PROBLEM STATEMENT:
Exact copies of the lines from the start of the records through the line with "income distribution" are what the answer must hold; pictures are not part of it.
════════════════
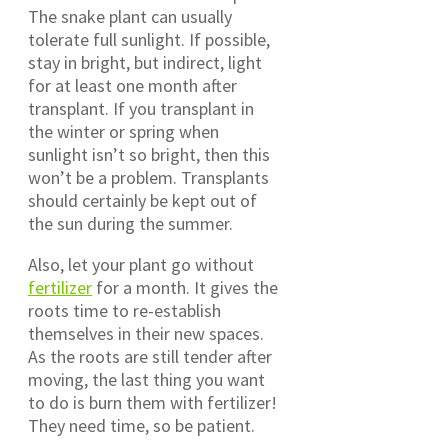
The snake plant can usually
tolerate full sunlight. If possible,
stay in bright, but indirect, light
for at least one month after
transplant. If you transplant in
the winter or spring when
sunlight isn’t so bright, then this
won’t be a problem. Transplants
should certainly be kept out of
the sun during the summer.
Also, let your plant go without
fertilizer
for a month. It gives the
roots time to re-establish
themselves in their new spaces.
As the roots are still tender after
moving, the last thing you want
to do is burn them with fertilizer!
They need time, so be patient.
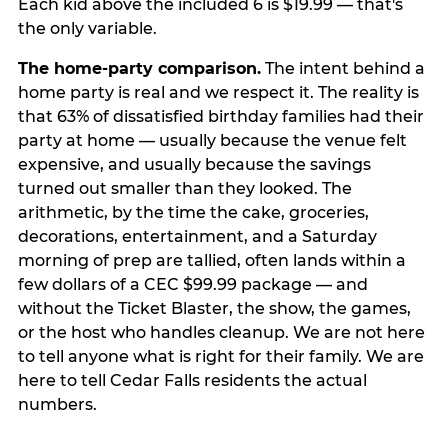
Each kid above the included 6 is $19.99 — that's
the only variable.
The home-party comparison.
The intent behind a
home party is real and we respect it. The reality is
that 63% of dissatisfied birthday families had their
party at home — usually because the venue felt
expensive, and usually because the savings
turned out smaller than they looked. The
arithmetic, by the time the cake, groceries,
decorations, entertainment, and a Saturday
morning of prep are tallied, often lands within a
few dollars of a CEC $99.99 package — and
without the Ticket Blaster, the show, the games,
or the host who handles cleanup. We are not here
to tell anyone what is right for their family. We are
here to tell Cedar Falls residents the actual
numbers.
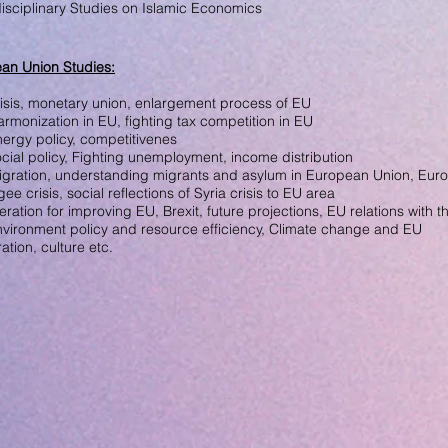
disciplinary Studies on
Islamic Economics
an Union Studies
:
isis, monetary union,
enlargement process of EU
harmonization in EU,
fighting
tax competition in EU
nergy policy, competitivenes
cial policy,
Fighting unemployment,
income distribution
igration, understanding
migrants
and asylum in European
Union,
Euro
gee crisis, social
reflections of
Syria crisis
to EU area
ration for improving EU, Brexit, future projections, EU relations with t
nvironment policy and
resource efficiency,
Climate change and EU
ration, culture
etc.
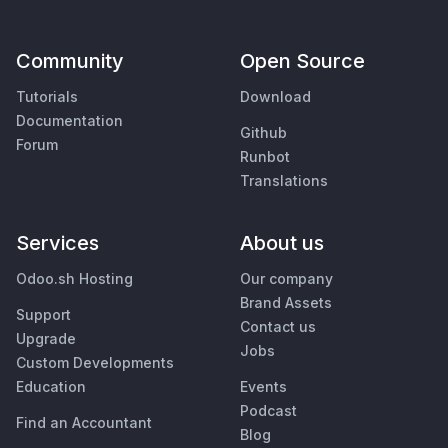
Community
Open Source
Tutorials
Download
Documentation
Github
Forum
Runbot
Translations
Services
About us
Odoo.sh Hosting
Our company
Brand Assets
Support
Contact us
Upgrade
Jobs
Custom Developments
Education
Events
Podcast
Find an Accountant
Blog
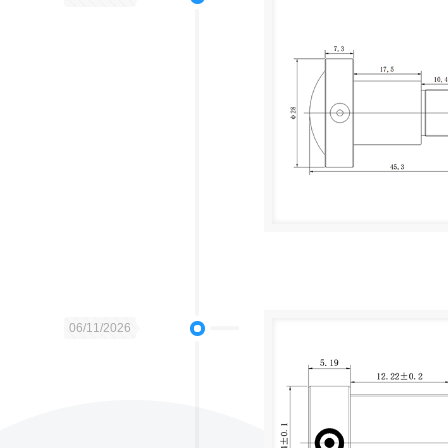
06/11/2026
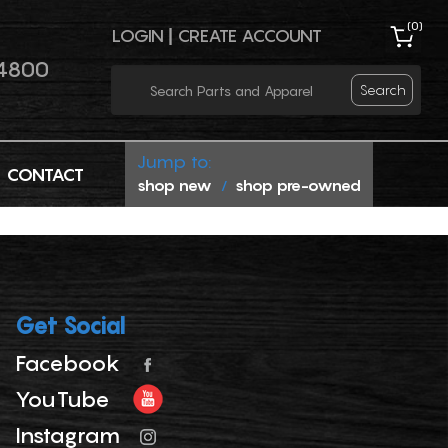
(
0
)
LOGIN
|
CREATE ACCOUNT
4800
Search
Jump to:
CONTACT
shop new
shop pre-owned
/
Get Social
Facebook
YouTube
Instagram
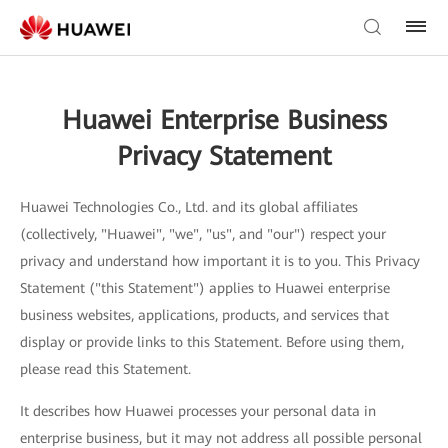
Huawei Enterprise Business
Privacy Statement
Huawei Technologies Co., Ltd. and its global affiliates
(collectively, "Huawei", "we", "us", and "our") respect your
privacy and understand how important it is to you. This Privacy
Statement ("this Statement") applies to Huawei enterprise
business websites, applications, products, and services that
display or provide links to this Statement. Before using them,
please read this Statement.
It describes how Huawei processes your personal data in
enterprise business, but it may not address all possible personal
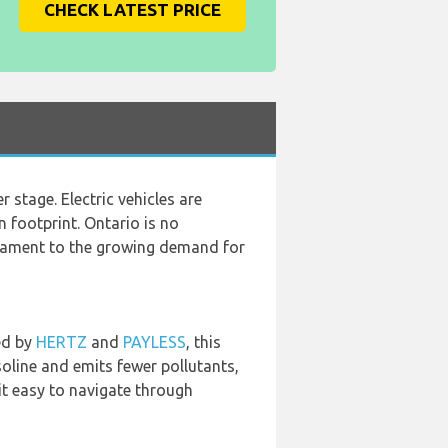
CHECK LATEST PRICE
 stage. Electric vehicles are
 footprint. Ontario is no
estament to the growing demand for
ed by
HERTZ
and
PAYLESS
, this
asoline and emits fewer pollutants,
it easy to navigate through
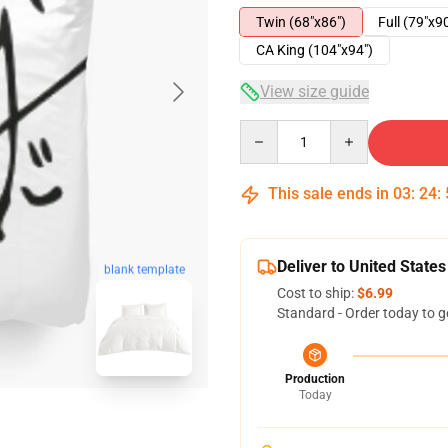
Twin (68"x86")
Full (79"x9
CA King (104"x94")
View size guide
Quantity
This sale ends in
03
:
24
:
Deliver to United States
blank template
Cost to ship:
$6.99
Standard - Order today to g
Production
Today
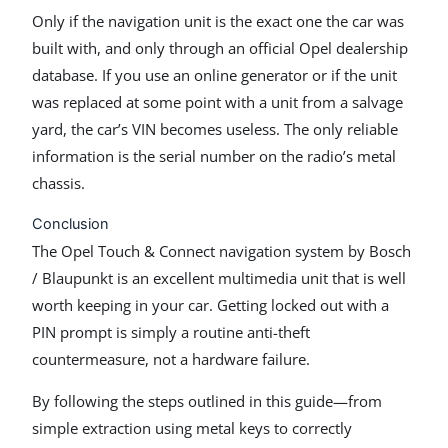
Only if the navigation unit is the exact one the car was
built with, and only through an official Opel dealership
database. If you use an online generator or if the unit
was replaced at some point with a unit from a salvage
yard, the car’s VIN becomes useless. The only reliable
information is the serial number on the radio’s metal
chassis.
Conclusion
The Opel Touch & Connect navigation system by Bosch
/ Blaupunkt is an excellent multimedia unit that is well
worth keeping in your car. Getting locked out with a
PIN prompt is simply a routine anti-theft
countermeasure, not a hardware failure.
By following the steps outlined in this guide—from
simple extraction using metal keys to correctly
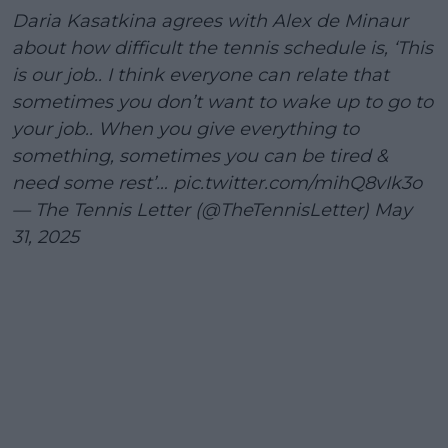
Daria Kasatkina agrees with Alex de Minaur
about how difficult the tennis schedule is, ‘This
is our job.. I think everyone can relate that
sometimes you don’t want to wake up to go to
your job.. When you give everything to
something, sometimes you can be tired &
need some rest’…
pic.twitter.com/mihQ8vIk3o
— The Tennis Letter (@TheTennisLetter)
May
31, 2025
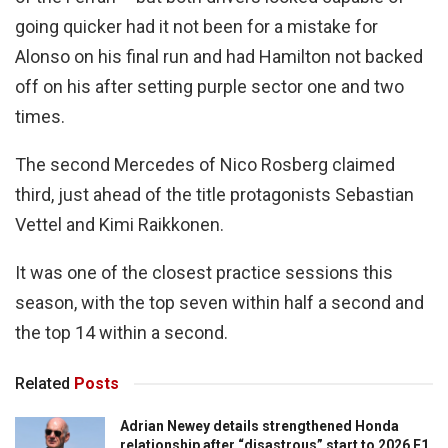
going quicker had it not been for a mistake for
Alonso on his final run and had Hamilton not backed
off on his after setting purple sector one and two
times.
The second Mercedes of Nico Rosberg claimed
third, just ahead of the title protagonists Sebastian
Vettel and Kimi Raikkonen.
It was one of the closest practice sessions this
season, with the top seven within half a second and
the top 14 within a second.
Related
Posts
Adrian Newey details strengthened Honda
relationship after “disastrous” start to 2026 F1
════════════════
COMPLETED EXERCISE:
The snake plant can usually
tolerate full sunlight. If possible,
stay in bright, but indirect, light
for at least one month after
transplant. If you transplant in
the winter or spring when
sunlight isn’t so bright, then this
won’t be a problem. Transplants
should certainly be kept out of
the sun during the summer.
Also, let your plant go without
fertilizer
for a month. It gives the
roots time to re-establish
themselves in their new spaces.
As the roots are still tender after
moving, the last thing you want
to do is burn them with fertilizer!
They need time, so be patient.
Each kid above the included 6 is $19.99 — that's
the only variable.
The home-party comparison.
The intent behind a
home party is real and we respect it. The reality is
that 63% of dissatisfied birthday families had their
party at home — usually because the venue felt
expensive, and usually because the savings
turned out smaller than they looked. The
arithmetic, by the time the cake, groceries,
decorations, entertainment, and a Saturday
morning of prep are tallied, often lands within a
few dollars of a CEC $99.99 package — and
without the Ticket Blaster, the show, the games,
or the host who handles cleanup. We are not here
to tell anyone what is right for their family. We are
here to tell Cedar Falls residents the actual
numbers.
disciplinary Studies on
Islamic Economics
an Union Studies
:
isis, monetary union,
enlargement process of EU
harmonization in EU,
fighting
tax competition in EU
nergy policy, competitivenes
cial policy,
Fighting unemployment,
income distribution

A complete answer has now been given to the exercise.